La reconstrucción empírica derivada de la investigación realizada me permite afirmar que las posibles modificaciones en cuestiones identitarias, de la subjetividad o en los proyectos biográficos de los jóvenes participantes de las orquestas son el resultado específico de intersecciones también específicas entre I) los mandatos de una política o intervención artístico-cultural (en este caso lo que ofrece cada proyecto), II) lo particular que aportan quienes la llevan adelante (docentes y otros gestores), III) la contingencia del encuentro entre gestores y participantes, en un tiempo y un barrio determinados; y IV) las trayectorias biográficas y repertorios culturales que ponen en juego los beneficiarios. Estas dimensiones no son estáticas sino procesos dinámicos que a la vez se influencian mutuamente, y que ocurren en el marco de procesos estructurales también cambiantes que van configurando, entre otras cosas, los modos de pensar la acción cultural y la política social en nuestro país y en diversas latitudes del mundo occidental.

 

3. Inclusión versus dominación: resabios de una discusión desvencijada

Al comienzo de este artículo me posicioné a distancia de las interpretaciones que celebran o critican las intervenciones culturales con «fines sociales» fundamentalmente porque, en contraste con lo que se ha intentado realizar aquí, las mismas implican generalizaciones derivadas de razonamientos deductivos que no contemplan la heterogeneidad de posiciones y situaciones sociales desde las que es posible aprehender una práctica como la orquestal en sectores populares. Estas interpretaciones tampoco le dan el lugar que merece a las tensiones de diversa índole que aparecen durante los procesos de implementación de este tipo de proyectos —de los cuales tampoco hemos podido dar cuenta aquí más que indiciariamente—.

Quisiera introducir algunos comentarios adicionales. En primer lugar, recalcar —aunque entiendo se desprende de los resultados presentados— que el enfoque aquí propuesto no desconoce que las artes son prácticas sociales situadas, atravesadas por relaciones de poder, y está lejos de otorgar a la música sinfónica un estatus superior al de otros géneros o prácticas musicales. Tampoco desconoce que la música académica y la práctica orquestal forman parte del repertorio de bienes culturales legítimos y que su extensión a sectores de la población habitualmente alejados de ellos conlleva una serie ineludible de preguntas sobre por qué lo que se democratiza son este tipo de prácticas y no otras, por qué se asume que la música culta es moralmente superior a otros géneros o estilos musicales, por qué se resuelve de manera unilateral qué práctica artística se va a ofrecer a poblaciones que podrían participar en esta decisión, y si todas estas cuestiones no implican que las orquestas juveniles forman parte de los modos de dominación de los sectores subalternos.

Concuerdo con las posiciones críticas en que, por todas estas razones, no podemos sobreestimar la potencialidad transformadora de las artes.
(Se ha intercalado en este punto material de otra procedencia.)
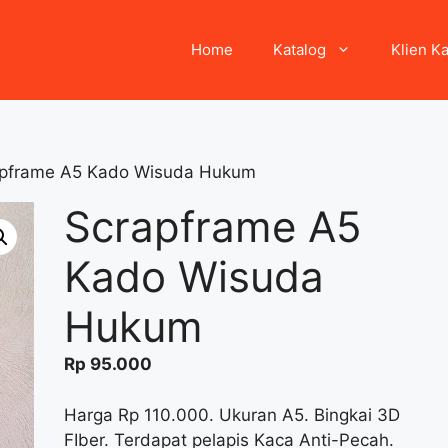
Home
Katalog
Klien K
apframe A5 Kado Wisuda Hukum
Scrapframe A5
Kado Wisuda
Hukum
Rp
95.000
Harga Rp 110.000. Ukuran A5. Bingkai 3D
FIber. Terdapat pelapis Kaca Anti-Pecah.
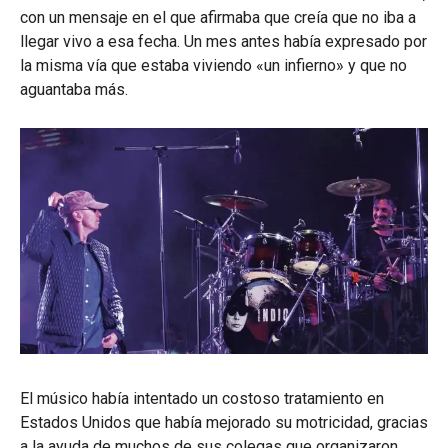
con un mensaje en el que afirmaba que creía que no iba a
llegar vivo a esa fecha. Un mes antes había expresado por
la misma vía que estaba viviendo «un infierno» y que no
aguantaba más.
El músico había intentado un costoso tratamiento en
Estados Unidos que había mejorado su motricidad, gracias
a la ayuda de muchos de sus colegas que organizaron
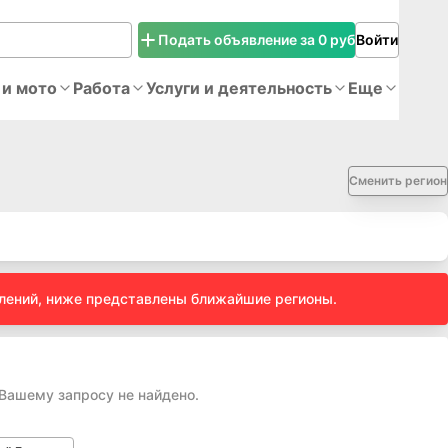
Подать объявление за 0 руб
Войти
 и мото
Работа
Услуги и деятельность
Еще
Сменить регион
влений, ниже представлены ближайшие регионы.
 Вашему запросу не найдено.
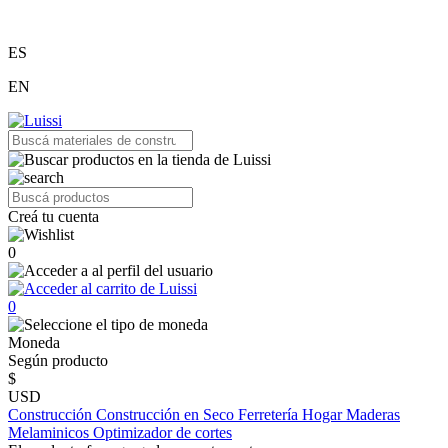
ES
EN
Creá tu cuenta
0
0
Moneda
Según producto
$
USD
Construcción
Construcción en Seco
Ferretería
Hogar
Maderas
Melaminicos
Optimizador de cortes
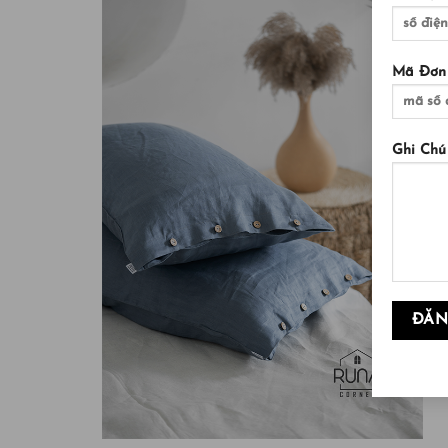
Mã Đơn
Ghi Chú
Ahora bien, interrogándonos en sentido opuesto, ¿es posible afirmar que el hecho de apropiarse de parte del repertorio legítimo de bienes culturales implica un acto de subordinación? Las referencias de los jóvenes al disfrute y al placer de tocar un instrumento y hacer música en conjunto ¿pueden solo ser interpretadas en términos de hegemonía cultural? Si, como hace años nos alertara Michel de Certeau (1996:XLI) los usuarios no están «condenados a la pasividad y a la disciplina» sino que tienen sus propios esquemas de acción aún cuando están en condición y posición dominada, si como afirma Alabarces (2008), las culturas populares nos hablan hoy más de negociaciones e intercambios que de resistencias puras; si los procesos de mundialización y transnacionalización generan que la correspondencia entre clase social y bienes culturales no resulte transparente sino que primen las trasposiciones, los flujos transversales, las apropiaciones y reapropiaciones entre la alta cultura y las culturas populares aún en el marco de relaciones de hegemonía/subalternidad (Alabarces, 2011); si los consumos, posesiones y prácticas de la cultura popular son siempre ambivalentes y contradictorios (Grignon y Passeron, 1991); y si el principio de escisión gramsciano implica más una «posición diferencial de los subalternos que les permite pensarse, aún en las situaciones de hegemonía más impenetrables, como distantes y diferentes de las clases dominantes» (Alabarces, 2008:25) —cuestión que el estudio realizado ha evidenciado en diversas oportunidades—. Entonces ¿resulta fructífero el par dominación/resistencia para interpretar programas y proyectos como los aquí analizados?.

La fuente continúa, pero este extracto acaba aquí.